The second condition is that “the number and diversity of mass movements matter.” Nationally this is an enormous movement which involves thousands if not millions of individuals. In addition, at the March for Our Lives in Albany I was able to see the diversity of the people involved. At the protest were people of all ages, all colors, all socioeconomic statuses, all gender identities and all political identities. While gun legislation can be a controversial and partisan issue, the vast majority of people in this country can agree that children in school should not have to worry if they are going to make it home at the end of the day.

The fifth condition is that the movement can not just have one method of getting it’s point across. While the March for Our Lives in Albany was a rally it is not the only way individuals associated with the movement are trying to create change. At the rally itself there were also tables for individuals to register to vote, and outside of the rally countless individuals have been calling their senators and their representatives to call for change. American businesses are also leading the way. In the wake of the Parkland shooting both Dick’s Sporting Goods and Walmart changed their in store rules of what is required to buy a gun. In addition, many companies have distanced themselves from the NRA and have pledged to do so until the NRA agrees to common sense gun reform.
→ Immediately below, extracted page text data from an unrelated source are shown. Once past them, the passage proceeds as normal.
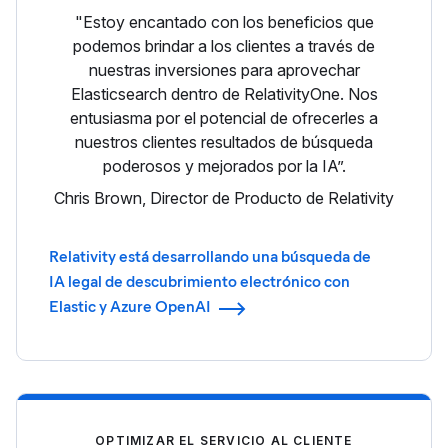
"Estoy encantado con los beneficios que
podemos brindar a los clientes a través de
nuestras inversiones para aprovechar
Elasticsearch dentro de RelativityOne. Nos
entusiasma por el potencial de ofrecerles a
nuestros clientes resultados de búsqueda
poderosos y mejorados por la IA”.
Chris Brown, Director de Producto de Relativity
Relativity está desarrollando una búsqueda de
IA legal de descubrimiento electrónico con
Elastic y Azure OpenAI
OPTIMIZAR EL SERVICIO AL CLIENTE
The sixth is that protests should aim to change individuals incentives, because that will be much more efficient than trying to change hearts and minds. The prevailing notion at the March for Our Lives in Albany was that the people are showing their legislators what they want, and if they don’t want to get on board they can get out of office during elections later this year.

The seventh is that ignorer for nonviolent protests to be effective they take time, and based on the determination of many people I talked to at the March it doesn’t seem like they plan on moving on from this issue anytime soon— and I certainly don’t.

The tenth statement Chenoweth makes is the nonviolent protests can save lives, and if this protest isn’t an example of a movement that can save lives I don’t know what is.

The takeaway I had from the March for Our Lives, besides being incredibly proud of all of the people who turned out, was that this is what democratic progress looks like. The people coming together to push forward an agenda that is for the common good— not just an interest group.